Activity – Please copy out every line of the listing below in which the word "Department" appears.

Data for processing –
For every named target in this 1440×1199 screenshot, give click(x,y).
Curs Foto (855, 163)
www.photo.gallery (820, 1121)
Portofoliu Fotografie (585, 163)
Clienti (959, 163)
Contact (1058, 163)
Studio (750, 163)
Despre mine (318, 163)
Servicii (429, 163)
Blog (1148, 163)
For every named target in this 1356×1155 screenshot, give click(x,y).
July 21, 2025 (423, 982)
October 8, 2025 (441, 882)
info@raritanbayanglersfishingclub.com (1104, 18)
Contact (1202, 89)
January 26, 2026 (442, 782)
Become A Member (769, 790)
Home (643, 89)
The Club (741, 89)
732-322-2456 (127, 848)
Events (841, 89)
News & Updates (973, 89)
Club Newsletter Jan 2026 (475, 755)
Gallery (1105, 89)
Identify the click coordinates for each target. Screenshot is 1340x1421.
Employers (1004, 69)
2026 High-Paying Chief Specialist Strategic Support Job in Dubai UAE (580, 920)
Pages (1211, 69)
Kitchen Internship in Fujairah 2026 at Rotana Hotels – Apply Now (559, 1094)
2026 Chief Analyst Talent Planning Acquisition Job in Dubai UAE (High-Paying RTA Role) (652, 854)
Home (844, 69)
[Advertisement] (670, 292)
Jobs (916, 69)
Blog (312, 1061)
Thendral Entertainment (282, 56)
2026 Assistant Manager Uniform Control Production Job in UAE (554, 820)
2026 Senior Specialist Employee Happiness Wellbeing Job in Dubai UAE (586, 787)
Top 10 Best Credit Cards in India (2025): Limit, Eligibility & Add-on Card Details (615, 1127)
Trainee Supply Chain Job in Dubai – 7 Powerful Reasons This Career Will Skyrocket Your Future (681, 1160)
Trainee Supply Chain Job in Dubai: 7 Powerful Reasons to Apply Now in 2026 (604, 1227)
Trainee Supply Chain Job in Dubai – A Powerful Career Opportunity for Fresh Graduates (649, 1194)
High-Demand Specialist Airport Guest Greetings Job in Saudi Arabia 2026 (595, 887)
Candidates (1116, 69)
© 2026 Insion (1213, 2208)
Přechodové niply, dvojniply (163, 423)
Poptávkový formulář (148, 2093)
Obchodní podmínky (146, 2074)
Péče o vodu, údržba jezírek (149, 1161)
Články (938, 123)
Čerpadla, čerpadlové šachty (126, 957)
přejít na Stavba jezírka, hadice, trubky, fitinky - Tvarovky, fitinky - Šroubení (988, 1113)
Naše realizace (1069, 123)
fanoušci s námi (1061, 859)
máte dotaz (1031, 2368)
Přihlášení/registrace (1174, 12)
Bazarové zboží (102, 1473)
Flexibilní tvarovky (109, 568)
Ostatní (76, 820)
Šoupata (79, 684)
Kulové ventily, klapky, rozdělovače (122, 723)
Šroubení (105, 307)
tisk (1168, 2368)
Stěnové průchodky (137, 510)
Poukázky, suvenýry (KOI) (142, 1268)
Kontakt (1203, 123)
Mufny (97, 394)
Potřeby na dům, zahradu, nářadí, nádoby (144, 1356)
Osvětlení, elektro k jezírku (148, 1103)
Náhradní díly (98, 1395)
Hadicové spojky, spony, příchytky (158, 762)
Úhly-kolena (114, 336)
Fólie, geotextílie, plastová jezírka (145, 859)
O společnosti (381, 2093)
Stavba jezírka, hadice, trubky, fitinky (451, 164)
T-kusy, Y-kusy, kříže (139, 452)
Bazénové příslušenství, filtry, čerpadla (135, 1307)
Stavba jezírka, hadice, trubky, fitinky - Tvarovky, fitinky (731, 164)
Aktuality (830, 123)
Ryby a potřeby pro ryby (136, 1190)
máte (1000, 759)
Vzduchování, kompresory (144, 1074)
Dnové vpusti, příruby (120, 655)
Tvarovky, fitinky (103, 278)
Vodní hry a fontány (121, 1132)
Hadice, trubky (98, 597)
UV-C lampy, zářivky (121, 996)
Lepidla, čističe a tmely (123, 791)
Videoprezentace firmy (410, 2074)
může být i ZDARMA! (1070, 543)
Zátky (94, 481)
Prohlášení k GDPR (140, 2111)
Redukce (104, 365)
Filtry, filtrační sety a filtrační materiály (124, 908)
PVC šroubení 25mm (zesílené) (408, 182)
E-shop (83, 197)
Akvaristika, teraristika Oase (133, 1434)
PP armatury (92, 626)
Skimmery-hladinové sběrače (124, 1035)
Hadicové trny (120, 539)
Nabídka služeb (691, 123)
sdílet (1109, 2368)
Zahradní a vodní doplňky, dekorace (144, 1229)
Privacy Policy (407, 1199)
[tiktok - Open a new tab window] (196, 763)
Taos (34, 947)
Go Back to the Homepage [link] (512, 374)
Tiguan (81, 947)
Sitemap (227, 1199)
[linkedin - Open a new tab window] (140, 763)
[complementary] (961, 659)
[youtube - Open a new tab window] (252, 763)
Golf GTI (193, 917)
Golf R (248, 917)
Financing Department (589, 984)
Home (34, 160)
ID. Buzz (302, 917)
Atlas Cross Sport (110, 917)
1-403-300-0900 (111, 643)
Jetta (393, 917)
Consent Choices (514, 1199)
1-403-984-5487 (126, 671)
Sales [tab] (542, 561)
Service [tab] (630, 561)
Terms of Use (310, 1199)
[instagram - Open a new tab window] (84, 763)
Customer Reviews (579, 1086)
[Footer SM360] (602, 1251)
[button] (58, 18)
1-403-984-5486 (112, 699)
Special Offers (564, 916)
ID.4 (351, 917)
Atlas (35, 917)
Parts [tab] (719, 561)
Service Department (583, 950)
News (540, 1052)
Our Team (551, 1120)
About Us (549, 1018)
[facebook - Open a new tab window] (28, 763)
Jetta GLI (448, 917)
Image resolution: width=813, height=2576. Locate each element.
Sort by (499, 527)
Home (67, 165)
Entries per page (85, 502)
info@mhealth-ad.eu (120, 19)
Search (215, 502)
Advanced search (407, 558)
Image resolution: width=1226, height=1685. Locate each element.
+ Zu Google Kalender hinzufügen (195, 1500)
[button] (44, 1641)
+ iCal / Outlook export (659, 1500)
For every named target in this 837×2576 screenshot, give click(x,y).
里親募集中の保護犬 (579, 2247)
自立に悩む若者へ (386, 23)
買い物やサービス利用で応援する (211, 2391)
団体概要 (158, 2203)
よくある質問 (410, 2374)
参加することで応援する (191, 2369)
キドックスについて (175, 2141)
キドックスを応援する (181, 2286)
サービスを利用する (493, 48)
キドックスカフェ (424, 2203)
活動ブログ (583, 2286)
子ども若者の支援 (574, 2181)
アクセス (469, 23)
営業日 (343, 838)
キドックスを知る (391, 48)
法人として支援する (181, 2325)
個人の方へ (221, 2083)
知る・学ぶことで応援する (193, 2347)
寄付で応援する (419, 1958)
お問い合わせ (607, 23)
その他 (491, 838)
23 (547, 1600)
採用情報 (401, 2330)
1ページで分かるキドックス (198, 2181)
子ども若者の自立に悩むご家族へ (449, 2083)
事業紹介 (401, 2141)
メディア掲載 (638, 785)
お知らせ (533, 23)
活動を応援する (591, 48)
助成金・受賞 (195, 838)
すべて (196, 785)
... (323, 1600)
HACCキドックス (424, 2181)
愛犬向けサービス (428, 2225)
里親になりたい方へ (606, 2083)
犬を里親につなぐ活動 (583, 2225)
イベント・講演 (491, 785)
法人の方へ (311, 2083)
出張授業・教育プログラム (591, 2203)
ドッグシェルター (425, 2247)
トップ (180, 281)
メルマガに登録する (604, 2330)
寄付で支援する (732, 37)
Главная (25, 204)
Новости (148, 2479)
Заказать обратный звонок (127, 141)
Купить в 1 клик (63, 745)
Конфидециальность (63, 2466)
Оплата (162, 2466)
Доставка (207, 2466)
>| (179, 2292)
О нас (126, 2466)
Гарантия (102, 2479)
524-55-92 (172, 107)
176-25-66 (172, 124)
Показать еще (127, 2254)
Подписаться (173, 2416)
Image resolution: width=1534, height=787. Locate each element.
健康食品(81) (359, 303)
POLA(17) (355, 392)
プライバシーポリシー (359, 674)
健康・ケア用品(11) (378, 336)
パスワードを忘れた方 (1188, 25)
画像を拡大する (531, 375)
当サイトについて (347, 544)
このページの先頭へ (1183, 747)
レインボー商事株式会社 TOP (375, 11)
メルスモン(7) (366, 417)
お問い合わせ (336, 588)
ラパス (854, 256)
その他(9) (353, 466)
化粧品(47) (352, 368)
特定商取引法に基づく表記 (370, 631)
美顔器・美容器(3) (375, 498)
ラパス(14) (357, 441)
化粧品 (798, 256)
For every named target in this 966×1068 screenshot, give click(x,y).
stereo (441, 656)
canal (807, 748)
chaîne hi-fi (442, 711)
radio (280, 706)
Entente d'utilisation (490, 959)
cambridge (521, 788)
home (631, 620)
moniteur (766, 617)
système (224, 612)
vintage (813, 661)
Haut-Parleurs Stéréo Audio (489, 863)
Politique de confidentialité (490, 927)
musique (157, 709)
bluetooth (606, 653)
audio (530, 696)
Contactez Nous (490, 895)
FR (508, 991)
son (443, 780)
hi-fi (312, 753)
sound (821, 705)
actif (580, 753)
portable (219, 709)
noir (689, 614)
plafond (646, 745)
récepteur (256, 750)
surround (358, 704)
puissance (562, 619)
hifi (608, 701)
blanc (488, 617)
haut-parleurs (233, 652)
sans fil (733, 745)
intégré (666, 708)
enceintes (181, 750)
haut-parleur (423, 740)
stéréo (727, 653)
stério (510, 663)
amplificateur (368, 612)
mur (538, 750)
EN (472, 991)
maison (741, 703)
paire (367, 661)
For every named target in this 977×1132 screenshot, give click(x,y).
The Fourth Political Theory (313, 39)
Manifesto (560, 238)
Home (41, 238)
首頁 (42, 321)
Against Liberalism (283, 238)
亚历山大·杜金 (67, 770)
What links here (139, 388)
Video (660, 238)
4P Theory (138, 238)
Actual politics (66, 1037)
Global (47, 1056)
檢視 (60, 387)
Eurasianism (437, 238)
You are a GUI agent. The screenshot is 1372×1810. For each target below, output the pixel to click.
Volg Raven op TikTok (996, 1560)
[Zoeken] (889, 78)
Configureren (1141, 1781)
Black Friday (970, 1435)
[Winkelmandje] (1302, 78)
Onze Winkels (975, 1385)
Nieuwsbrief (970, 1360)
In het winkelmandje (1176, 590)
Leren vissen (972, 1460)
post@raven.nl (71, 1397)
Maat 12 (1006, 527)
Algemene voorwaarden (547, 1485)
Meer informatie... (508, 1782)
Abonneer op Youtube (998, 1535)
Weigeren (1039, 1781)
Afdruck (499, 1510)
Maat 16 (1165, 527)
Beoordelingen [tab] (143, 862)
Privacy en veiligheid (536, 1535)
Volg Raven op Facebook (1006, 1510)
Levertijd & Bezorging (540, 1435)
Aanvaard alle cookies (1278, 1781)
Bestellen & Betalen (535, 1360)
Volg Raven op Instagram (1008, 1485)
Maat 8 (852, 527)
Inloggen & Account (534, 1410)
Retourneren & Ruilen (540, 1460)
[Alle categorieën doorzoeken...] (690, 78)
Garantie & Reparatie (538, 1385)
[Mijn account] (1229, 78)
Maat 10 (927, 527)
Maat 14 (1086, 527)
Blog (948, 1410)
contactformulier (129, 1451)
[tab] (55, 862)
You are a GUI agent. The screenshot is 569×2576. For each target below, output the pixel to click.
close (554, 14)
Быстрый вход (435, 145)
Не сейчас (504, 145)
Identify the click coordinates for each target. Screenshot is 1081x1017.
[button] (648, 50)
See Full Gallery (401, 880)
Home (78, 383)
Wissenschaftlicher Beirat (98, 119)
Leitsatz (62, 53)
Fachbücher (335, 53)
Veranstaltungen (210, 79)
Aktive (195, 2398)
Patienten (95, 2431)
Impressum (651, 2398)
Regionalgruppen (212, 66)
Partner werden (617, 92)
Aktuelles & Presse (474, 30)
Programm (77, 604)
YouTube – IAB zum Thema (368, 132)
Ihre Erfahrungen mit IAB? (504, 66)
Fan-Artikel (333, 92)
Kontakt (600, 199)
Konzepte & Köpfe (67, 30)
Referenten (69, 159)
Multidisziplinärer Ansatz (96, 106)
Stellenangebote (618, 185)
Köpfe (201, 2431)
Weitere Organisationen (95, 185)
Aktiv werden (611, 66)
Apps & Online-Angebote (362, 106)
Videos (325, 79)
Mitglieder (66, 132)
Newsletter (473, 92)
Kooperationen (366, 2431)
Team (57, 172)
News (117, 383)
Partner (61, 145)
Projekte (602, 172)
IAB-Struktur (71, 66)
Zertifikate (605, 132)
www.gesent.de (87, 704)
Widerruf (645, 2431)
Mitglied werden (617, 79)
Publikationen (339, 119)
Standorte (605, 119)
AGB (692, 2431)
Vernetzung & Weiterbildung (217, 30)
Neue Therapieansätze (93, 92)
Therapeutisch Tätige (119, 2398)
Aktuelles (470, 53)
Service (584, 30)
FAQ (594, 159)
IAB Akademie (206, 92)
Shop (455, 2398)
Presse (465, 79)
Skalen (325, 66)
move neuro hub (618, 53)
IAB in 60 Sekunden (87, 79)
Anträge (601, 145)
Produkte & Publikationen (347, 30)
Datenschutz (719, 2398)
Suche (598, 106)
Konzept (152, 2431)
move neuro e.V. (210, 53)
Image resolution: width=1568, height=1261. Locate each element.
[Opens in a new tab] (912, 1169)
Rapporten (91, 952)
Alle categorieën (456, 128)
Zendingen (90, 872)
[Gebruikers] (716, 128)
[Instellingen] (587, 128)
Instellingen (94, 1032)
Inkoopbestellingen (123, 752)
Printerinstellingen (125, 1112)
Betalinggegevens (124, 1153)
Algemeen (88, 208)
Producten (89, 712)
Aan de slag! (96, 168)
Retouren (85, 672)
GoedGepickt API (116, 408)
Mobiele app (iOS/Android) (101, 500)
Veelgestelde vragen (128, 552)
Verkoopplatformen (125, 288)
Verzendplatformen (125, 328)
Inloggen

Answer space –
Financing Department (589, 984)
Service Department (583, 950)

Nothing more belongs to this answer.